I would work on it. Try feeding 25% of the new stuff and move to 100% over a week, then back to the old. If it goes well then repeat with the other flavor. You would be training the gut to be more flexible. We train the gut to be so sensitive when we feed the same exact food in the same exact amount at the same exact time every day. Probably not a good idea to be so inflexible!

Sassy was a pain to switch kibbles but I got brave when cooking for her. I changed one of the ingredients in that cooked food at a time and once she had been on potato, rice, pasta, pork, beef and chicken I could then mix it up as I pleased.


----------



## PackMomma (Sep 26, 2011)

I believe the Lamb & Apple is a grain-based variety of Acana - but it still has good protien sources but if you haven't been feeding your dogs a grain-based diet in the past just be cautious of their reactions when you go from Acana's grain free (Grasslands, Ranchlands, Wild Prairie & Pacifica) to the Lamb & Apple.

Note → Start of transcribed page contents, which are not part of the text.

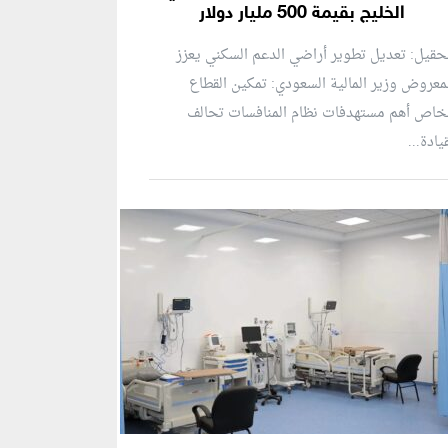
الخليج بقيمة 500 مليار دولار
حقيل: تعديل تطوير أراضي الدعم السكني يعزز
معروض وزير المالية السعودي: تمكين القطاع
خاص أهم مستهدفات نظام المنافسات تحالف
يادة...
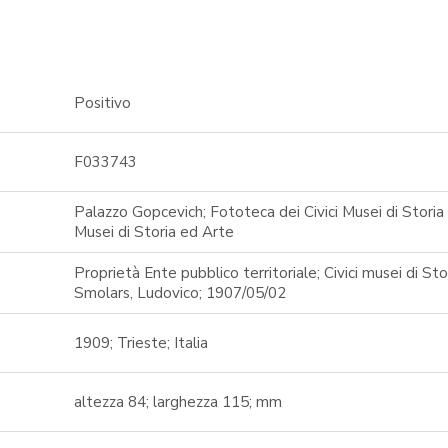
Positivo
F033743
Palazzo Gopcevich; Fototeca dei Civici Musei di Storia 
Musei di Storia ed Arte
Proprietà Ente pubblico territoriale; Civici musei di Sto
Smolars, Ludovico; 1907/05/02
1909; Trieste; Italia
altezza 84; larghezza 115; mm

I personally have been including all of Acana's grain-free line in my mix and rotating through the varieties for the last few years with no issues - but I dont feed the grain inclusive so I can't tell you anything about Lamb & Apple. 

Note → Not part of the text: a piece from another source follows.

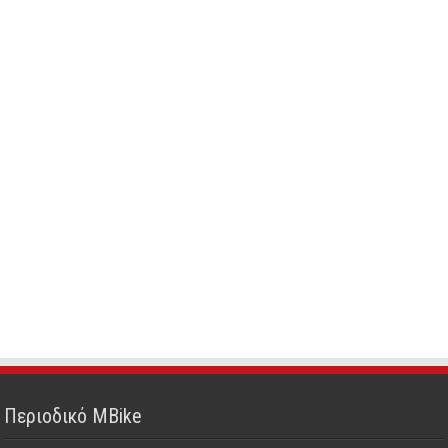
Περιοδικό MBike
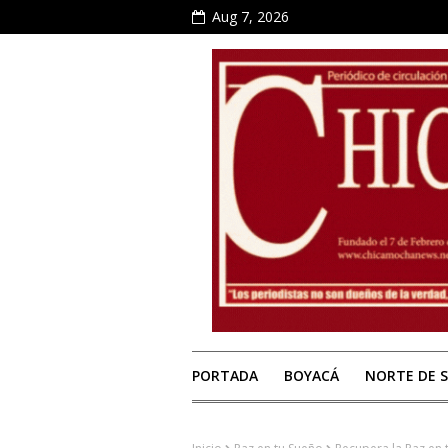
Aug 7, 2026
PORTADA
BOYACÁ
NORTE DE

I'm a big fan of rotation, I also mix 3-4 brands together at once, I"ll stick to a few brands that I like but then I just rotate through their varieties and flavors. But I stick with grain-free, I just recently tried including a grain-based kibble into my grain-free mix and my dogs instantly got itchy dry skin, and Thumper lost hair in some spots. No more grain inclusive foods for my dogs. My current mix is Acana Grasslands, Fromm's Surf & Turf & Nature's Variety Instinct Turkey & Duck. I also use Orijen, NOW! & Timberwolf's grain-free variety. These brands I pretty much stick with in my mix/rotation as my dogs always seem to do great on all of them and the varieties.


----------